Details of the decision

An optometrist in New Zealand faced disciplinary proceedings over their failure to ensure continuity of patient care when their business went into liquidation and four practices were closed.  

Access to and transfer of health records 

 The regulator claimed the optometrist had failed to: 

  • inform patients or their healthcare providers that the business was closing and that they would no longer be providing eye care 
  • provide patients with the names of alternative providers 
  • make appropriate arrangements to store or retain their patients’ records 
  • enable records to be transferred to a new provider at patients’ request. 

Evidence before the tribunal indicates there were between 20–30,000 physical files that needed to be stored.  

Patients gave evidence they had no notice of the practice’s closure and were unable contact the optometrist. Some had made multiple attempts to access their records through the liquidator, who had also been unable to contact the optometrist. 

The optometrist eventually made contact a year after the practice closure. They claimed the bankruptcy meant they had no place to store the records themselves and that the records belonged to the company not them personally. Further, they argued patients could easily go to another optometrist for an eye exam and lack of access to records was not a threat to a person’s sight. 

Nevertheless, they claimed they had arranged for the records to be stored safely and that over 400 patients had managed to make contact and access their records.  

Eventually the records were transferred to another optometrist business, nearly 18 months after the practices closed. 

Professional and legal obligations 

The relevant professional standard required practitioners to promptly and cooperatively comply with patient requests for release of their personal information, and to communicate clearly with the patient about the information held, the intended recipients, the process for releasing, and any other matters that the patient should be aware of.  

The applicable privacy requirements included that practitioners must ensure health information was stored safely and securely and that records were returned to patients, or transferred to another competent practitioner or professional body when they retired from practice. 

Outcome

The tribunal accepted that the liquidation of the optometrist’s business would have been a stressful experience. However, there were many steps the optometrist could have taken to advise other practitioners and patients how to access records, even in those circumstances.  

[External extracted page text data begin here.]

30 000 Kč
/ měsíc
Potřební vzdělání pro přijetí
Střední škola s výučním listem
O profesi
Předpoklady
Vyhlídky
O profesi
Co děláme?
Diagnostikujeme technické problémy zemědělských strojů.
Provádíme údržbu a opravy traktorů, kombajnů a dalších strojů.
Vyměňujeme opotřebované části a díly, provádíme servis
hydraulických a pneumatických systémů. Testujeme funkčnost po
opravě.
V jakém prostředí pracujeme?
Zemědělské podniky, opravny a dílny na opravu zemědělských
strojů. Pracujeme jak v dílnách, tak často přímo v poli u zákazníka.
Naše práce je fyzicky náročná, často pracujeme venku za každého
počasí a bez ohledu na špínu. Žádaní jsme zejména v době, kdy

The tribunal found the records had been placed in an unsecured warehouse, which did not satisfy the requirement to store them safely and securely. The optometrist had not taken adequate steps to inform patients how to access them and in fact had concealed the exact whereabouts of the records. They had denied responsibility and demonstrated complete lack of insight into the seriousness or implications of their conduct. 

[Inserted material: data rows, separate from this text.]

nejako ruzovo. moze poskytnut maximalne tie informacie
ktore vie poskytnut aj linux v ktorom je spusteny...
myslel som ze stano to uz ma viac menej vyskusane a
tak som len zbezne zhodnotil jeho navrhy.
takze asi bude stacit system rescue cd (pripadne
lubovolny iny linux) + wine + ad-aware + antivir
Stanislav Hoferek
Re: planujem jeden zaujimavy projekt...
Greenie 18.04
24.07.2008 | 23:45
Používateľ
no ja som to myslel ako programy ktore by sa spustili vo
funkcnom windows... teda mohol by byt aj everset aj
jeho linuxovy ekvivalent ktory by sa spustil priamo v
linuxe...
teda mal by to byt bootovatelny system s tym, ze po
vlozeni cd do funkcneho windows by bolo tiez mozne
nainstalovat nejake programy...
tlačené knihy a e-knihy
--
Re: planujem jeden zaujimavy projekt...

This reflected a total disregard for their professional obligations and a significant departure from required standard of care, constituting professional misconduct. 

The optometrist was censured and their registration cancelled. While acknowledging that the optometrist was bankrupt, the tribunal also made an order for costs of $27,300 plus GST. 

Key lessons

While this case involves an optometrist, all health practitioners are under the same legal obligations to store healthcare records safely and securely. This does not end when you retire or close your practice, however abruptly.  

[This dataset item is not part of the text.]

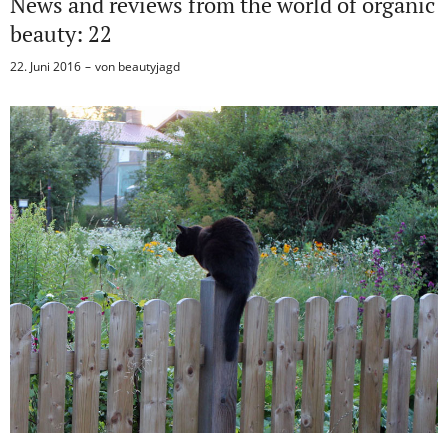
News and reviews from the world of organic
beauty: 22
22. Juni 2016
von
beautyjagd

Ensuring patients have access to their healthcare information after you stop treating them is also part of your professional obligations and you must comply with laws regarding storage and retention of records. 

Take steps to inform patients and other practitioners about the closure of your practice and how they can access their records. 

Patients may choose to collect a copy of their record, or they may request that you transfer a copy to a new practitioner. 

Ensure that you keep a register of all patient records and what has happened to each record. 

If a practice closure is sudden or unexpected, seek advice from your legal and professional associations who can help ensure your obligations are met.